With move-ins exceeding move-outs and other sales metrics trending positive, Brookdale Senior Living (NYSE: BKD) CEO Cindy Baier sees evidence that the company’s recovery plan is on track.
Although Brookdale’s leads are still not where they were during the same period in 2019, that is partly related to the fact that the Brentwood, Tennessee-based operator has been “more effective with the targeting of [its] marketing spend,” according to CEO Cindy Baier.
“We’re using digital marketing to target people who are more likely to move in,” she said Wednesday during a presentation at the Barclay’s Global Healthcare Conference.
The operator is also seeing more move-ins than move-outs and higher conversion rates at the 679 communities it manages in 41 states across the U.S. – a factor of the company’s ongoing “sales transformation,” according to Baier.
“All of those things, I think, are pointing towards a very successful recovery,” she said.
Brookdale enacted solid rate increases for residents in 2022 – a trend that has played out across the rest of the industry, as well.
“We have really seen a pretty traditional response to our rate increases, which means that the residents have accepted those increases,” Baier said.
Given how residents took those increases, the company is banking on a “mid-single-digit increase” in revenue per occupied room (RevPOR) in 2022, according to Baier.
Also giving Baier confidence was the fact that occupancy trends for the operator are favorable, given seasonal cycles.
“If you look at pre-pandemic sequential occupancy improvement between the fourth quarter and the first quarter, normally what you would see is a decline of about 80 basis points,” Baier said. “And, we’re trending much better than that in January and February of this year.”

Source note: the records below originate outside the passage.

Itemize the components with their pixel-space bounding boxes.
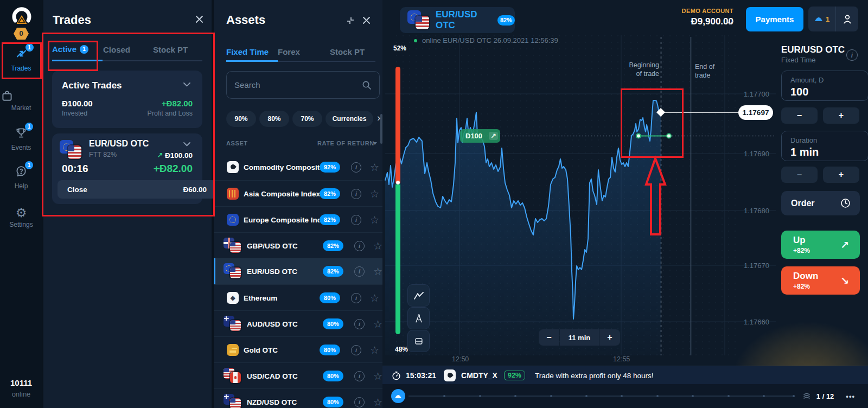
slide-track[interactable] <box>409 396 795 397</box>
open-trade-chart-badge[interactable]: Đ100 ↗ <box>460 129 500 143</box>
favorite-star-icon[interactable]: ☆ <box>370 162 379 173</box>
asset-row-gbp-usd[interactable]: GBP/USD OTC 82% i ☆ <box>214 232 382 259</box>
stack-icon[interactable] <box>802 392 811 400</box>
sidebar-item-label: Market <box>0 104 42 112</box>
info-icon[interactable]: i <box>351 162 361 173</box>
sidebar-item-trades[interactable]: 1 Trades <box>0 47 42 72</box>
asset-row-eur-usd-selected[interactable]: EUR/USD OTC 82% i ☆ <box>214 258 382 284</box>
favorite-star-icon[interactable]: ☆ <box>373 319 382 329</box>
layout-button[interactable] <box>407 330 430 352</box>
column-header-asset[interactable]: ASSET <box>226 140 248 146</box>
promo-counter[interactable]: 1 <box>808 7 836 31</box>
sidebar-item-market[interactable]: Market <box>0 88 42 112</box>
clock-icon <box>840 197 851 209</box>
timeframe-control: − 11 min + <box>539 329 620 346</box>
asset-row-usd-cad[interactable]: USD/CAD OTC 80% i ☆ <box>214 362 382 389</box>
active-trade-card[interactable]: EUR/USD OTC FTT 82% ↗ Đ100.00 00:16 +Đ82… <box>52 133 202 204</box>
info-icon[interactable]: i <box>354 319 365 329</box>
sort-caret-icon[interactable] <box>373 142 377 145</box>
amount-field[interactable]: Amount, Đ 100 <box>781 71 868 101</box>
duration-field[interactable]: Duration 1 min <box>781 131 868 161</box>
favorite-star-icon[interactable]: ☆ <box>370 189 379 199</box>
app-logo-icon[interactable] <box>11 5 32 27</box>
info-icon[interactable]: i <box>354 397 365 407</box>
close-trade-button[interactable]: Close Đ60.00 <box>58 180 216 199</box>
info-icon[interactable]: i <box>354 371 365 381</box>
down-percent: +82% <box>793 283 818 290</box>
asset-row-aud-usd[interactable]: AUD/USD OTC 80% i ☆ <box>214 310 382 337</box>
favorite-star-icon[interactable]: ☆ <box>370 345 379 355</box>
zoom-in-button[interactable]: + <box>599 329 620 346</box>
close-value: Đ60.00 <box>183 186 207 194</box>
trade-pair: EUR/USD OTC <box>89 139 149 149</box>
favorite-star-icon[interactable]: ☆ <box>370 293 379 303</box>
chart-type-button[interactable] <box>407 284 430 307</box>
down-button[interactable]: Down +82% ↘ <box>781 266 860 295</box>
current-price-pill: 1.17697 <box>738 105 773 120</box>
info-icon[interactable]: i <box>354 266 365 277</box>
tab-stock-pt[interactable]: Stock PT <box>153 45 188 54</box>
duration-decrease-button[interactable]: − <box>781 167 818 183</box>
info-icon[interactable]: i <box>351 345 361 355</box>
asset-row-asia[interactable]: Asia Composite Index 82% i ☆ <box>214 180 382 207</box>
promo-pagination: 1 / 12 ••• <box>382 384 868 408</box>
timeframe-value[interactable]: 11 min <box>560 329 599 346</box>
collapse-icon[interactable] <box>346 16 355 25</box>
ror-badge: 92% <box>320 162 340 173</box>
tab-forex[interactable]: Forex <box>278 47 300 56</box>
active-trades-summary-card[interactable]: Active Trades Đ100.00 Invested +Đ82.00 P… <box>52 71 202 128</box>
account-chevron-icon[interactable] <box>726 21 733 25</box>
asset-row-europe[interactable]: Europe Composite Index 82% i ☆ <box>214 206 382 233</box>
chart-symbol-chip[interactable]: EUR/USD OTC 82% <box>400 7 515 33</box>
favorite-star-icon[interactable]: ☆ <box>370 215 379 225</box>
amount-label: Amount, Đ <box>790 76 868 84</box>
filter-chip-currencies[interactable]: Currencies <box>326 111 373 127</box>
search-input[interactable]: Search <box>226 71 380 99</box>
account-switcher[interactable]: DEMO ACCOUNT Đ9,900.00 <box>682 8 733 27</box>
tab-stock-pt[interactable]: Stock PT <box>330 47 365 56</box>
asset-row-commodity[interactable]: Commodity Composit… 92% i ☆ <box>214 154 382 180</box>
favorite-star-icon[interactable]: ☆ <box>373 266 382 277</box>
favorite-star-icon[interactable]: ☆ <box>373 371 382 381</box>
duration-increase-button[interactable]: + <box>823 167 859 183</box>
asset-row-ethereum[interactable]: ◆ Ethereum 80% i ☆ <box>214 284 382 311</box>
info-icon[interactable]: i <box>354 241 365 251</box>
filter-chip-80[interactable]: 80% <box>259 111 289 127</box>
amount-decrease-button[interactable]: − <box>781 107 818 124</box>
promo-banner[interactable]: 15:03:21 CMDTY_X 92% Trade with extra pr… <box>382 366 868 385</box>
zoom-out-button[interactable]: − <box>539 329 559 346</box>
sidebar-item-settings[interactable]: ⚙ Settings <box>0 206 42 228</box>
close-icon[interactable] <box>362 16 371 24</box>
sidebar-item-events[interactable]: 1 Events <box>0 126 42 151</box>
chevron-down-icon[interactable] <box>183 142 190 146</box>
filter-chip-90[interactable]: 90% <box>226 111 256 127</box>
chevron-down-icon[interactable] <box>183 82 190 87</box>
asset-row-nzd-usd[interactable]: NZD/USD OTC 80% i ☆ <box>214 388 382 408</box>
favorite-star-icon[interactable]: ☆ <box>373 241 382 251</box>
profile-button[interactable] <box>836 13 858 25</box>
tab-fixed-time[interactable]: Fixed Time <box>226 47 269 56</box>
close-icon[interactable] <box>195 15 203 23</box>
info-icon[interactable]: i <box>351 189 361 199</box>
tab-active[interactable]: Active1 <box>52 44 88 54</box>
order-button[interactable]: Order <box>781 191 860 215</box>
filter-chip-70[interactable]: 70% <box>292 111 322 127</box>
active-slide-button[interactable] <box>391 389 405 403</box>
column-header-ror[interactable]: RATE OF RETURN <box>317 140 374 146</box>
sidebar-item-label: Help <box>0 182 42 190</box>
asset-row-gold[interactable]: Gold OTC 80% i ☆ <box>214 336 382 363</box>
aud-usd-flags-icon <box>224 316 242 332</box>
amount-increase-button[interactable]: + <box>823 107 859 124</box>
drawing-tools-button[interactable] <box>407 307 430 329</box>
payments-button[interactable]: Payments <box>746 7 803 31</box>
tab-closed[interactable]: Closed <box>103 45 130 54</box>
up-button[interactable]: Up +82% ↗ <box>781 231 860 259</box>
info-icon[interactable]: i <box>351 293 361 303</box>
notifications-count-badge[interactable]: 0 <box>14 28 29 40</box>
more-menu-button[interactable]: ••• <box>846 392 855 400</box>
info-icon[interactable]: i <box>351 215 361 225</box>
info-icon[interactable]: i <box>846 49 858 61</box>
favorite-star-icon[interactable]: ☆ <box>373 397 382 407</box>
sidebar-item-help[interactable]: 1 Help <box>0 164 42 190</box>
profit-loss-label: Profit and Loss <box>148 110 193 117</box>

In February, the company also saw more move-ins than move-outs, the first time since 2014 that has occurred in the month.
One thorn in Brookdale’s side is staffing, and Baier acknowledged that the current labor market is the toughest she has ever seen. Given those challenges, Brookdale is still relying on costly contract labor to get by.
“Probably our single-largest pain point has been nurses, and that has been difficult throughout the pandemic,” she said. “It’s true in our industry, it’s true in all of healthcare.”
The company is also seeing pressure hiring for other positions — such as caregivers or med techs – and some elevated turnover in community leadership positions, particularly among health and wellness directors.
“We’ve looked at wage rates for every market across the country, as well as we’ve increased our recruiting efforts to make sure that we can attract talent,” Baier said. “But it’s competitive at many levels.”
Baier noted that the company’s spend on contract labor has trended downward between December, 2021 and February, 2022. And at the same time, Brookdale has seen three consecutive months of hiring more employees than are leaving their jobs.
Still, she said it will take some time for the operator to significantly decrease labor costs, given the fact that new hires must be trained and onboarded.
As she has noted on previous earnings calls, the lower rate of new senior living construction starts in the U.S. is also a favorable tailwind ahead.
“New competition is going to be more expensive when it comes to the cost to construct a building than it was historically, which is good for us,” Baier said. “We have a very good portfolio that is attractive, and when replacement costs are well above the cost of our portfolio, that’s a good thing for us.”
Brookdale spent time in recent years restructuring leases with its biggest landlords, and to that end, the company’s next significant lease expirations aren’t until 2025.
Looking farther out, Baier sees opportunities to grow Brookdale beyond its current size, either by becoming more dense in its existing markets or by undertaking new development or select acquisitions.
For now, the company’s big focus is on capitalizing on its existing portfolio, according to Baier. The company’s current CapEx guidance for 2022 is set at $160 million for non-development, working out to about $2,000 to $2,500 per unit; and $20 million for development, compared to $3 million for last year’s development CapEx allocation.
“We do see an opportunity to get some of our communities repositioned where we’ll have a more attractive portfolio, and normally those projects have very good returns,” she said.